Web designers are frequently among the most irritating persons in all of the “computer experience”. And among these, i specially have an issue with Adobe related ones.

I mean, not just those that use Flash for everything, including showing titles phrases (something i can’t possibly understand), but those guys that make the Adobe website. Which is a confusion statement on his own.

I know the few times i consulted the site i usually went back and forth trying to find whatever I was looking for, but what seemed was always on the next link I’d press, wasn’t.

Suppose that you would like to download the next flash player, or simply check if there was updates (as long as you have to use Flash, is always a vert good idea to maintain it as updated as possible). You write adobe.com and there you go. And then to the Get Flash Player Downolad Page. OK. Fine so far. But now the web page tells you that the new version is 10.0.1234567 ?! Err… and that means what? Not a single indication of when was this version released or any indication that is “new”.

And now to my favourite part. You assume, correctly, that Adobe is likely to be able to know what version you have. And you look for it on the download page. I mean, that is undoubtedly the best place to put that info right? “The new version is 10.0.12345 and you have 10.0.12333” Seems a reasonable info to look for, right? But no. No siree! No option to look that.

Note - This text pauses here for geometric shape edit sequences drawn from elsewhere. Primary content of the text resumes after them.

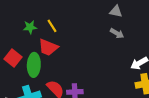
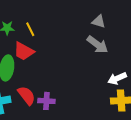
gray arrow: (117, 33) -> (97, 45), size x1.5

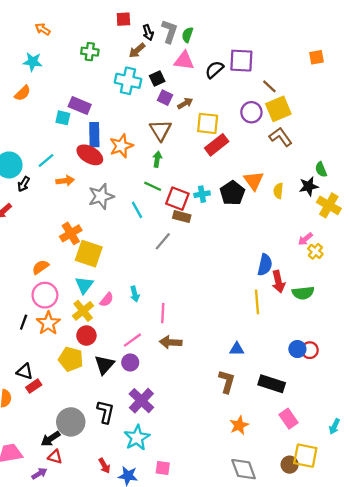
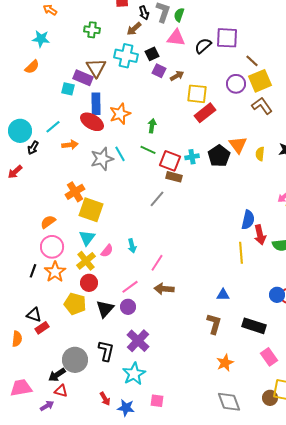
brown triangle: (161, 130) -> (96, 68), moved
cyan line: (137, 210) -> (120, 154), moved
pink line: (163, 313) -> (157, 263), turned 30

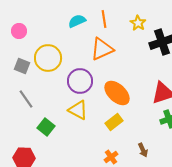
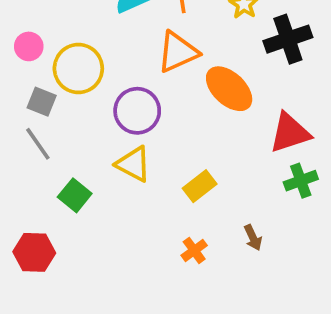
pink circle: (19, 31) -> (29, 46), moved
gray square: (22, 66) -> (42, 102), moved
orange ellipse: (117, 93) -> (229, 89), moved

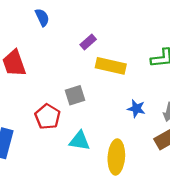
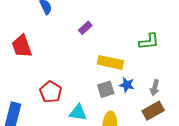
yellow rectangle: (111, 66) -> (110, 62), moved
gray square: (75, 95) -> (106, 89), moved

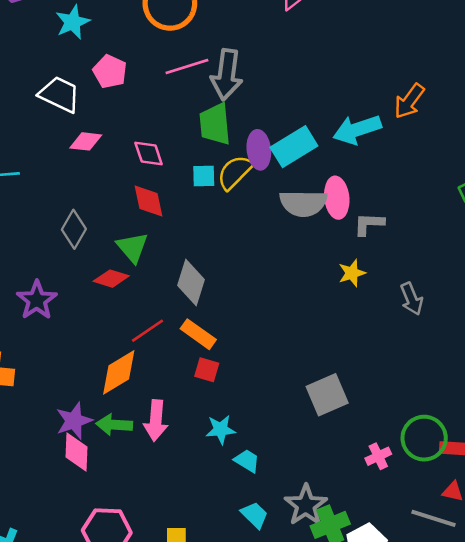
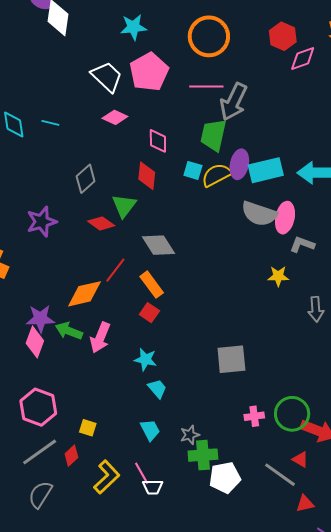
pink pentagon: (110, 71) -> (149, 72), size x1.5
gray diamond: (191, 283) -> (158, 245), turned -68
red line: (147, 331) -> (115, 270), turned -36
gray star: (306, 505) -> (190, 435), size x0.6

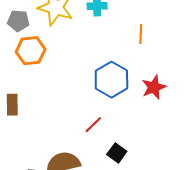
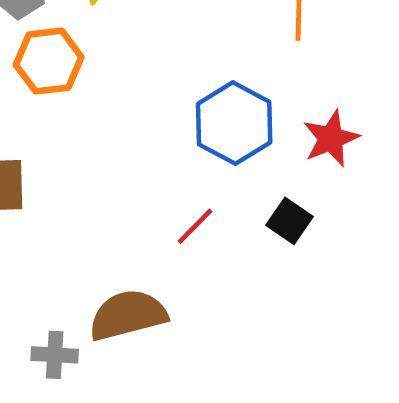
black square: (117, 153) -> (290, 221), moved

And now you look at the links they provide below the download button. And none provides that info, nor indicate in anyway that it might contain that info. And you click on the first one that takes you to the Product info. Lot of seller’s talk. But not the info you are looking for. The second indicates all of the system requirements that you must need. And the third point out to something about wanting to redistribute the Flash player.

I’ll spare you the details but if you pressed any of this links and look for it, you wouldn’t get to the Flash Info page that finally tells you what version you have and what are the latest releases. I’ll usually just give up and look for it on Google.

Most browsers also give you the info on what version you have but either is not easy to get there or they are somewhere buried in a sub-sub menu that you wouldn’t remember to look. ((on Safari is on Help/Installed Plugins. Why it is not in Preferences/Extensions or similar beats me. I had to google to find out about this also because i would never guess that it was in the Help menu that is, you know, for help!))

And why this random rant about a small and trivial thing? Well, because yesterday i’ve read that Adobe had released a new flash player, with less hardware consumption and better security. So i went to the website to download it. And found this:

Screen shot 2011-02-10 at 11.14.58.png

Well, i know Chrome has its own Flash player but i happen to have other browsers on my computer (Safari, Firefox & Opera) and at least Firefox i use frequently as my “work” browser. And i would really like to update those now that i know that a new major version has been launched. I understand the info about Chrome not needing it, but let’s just assume for a moment that i know what i am doing and even so i would like to download it anyway. Nops. No luck. You can’t. At least using Chrome. The nice folks that do this website know better than you. A simple link below giving the option to download the damn file would be too complicated. Or something else. Beats me. It’s a Adobe experience. Should have known.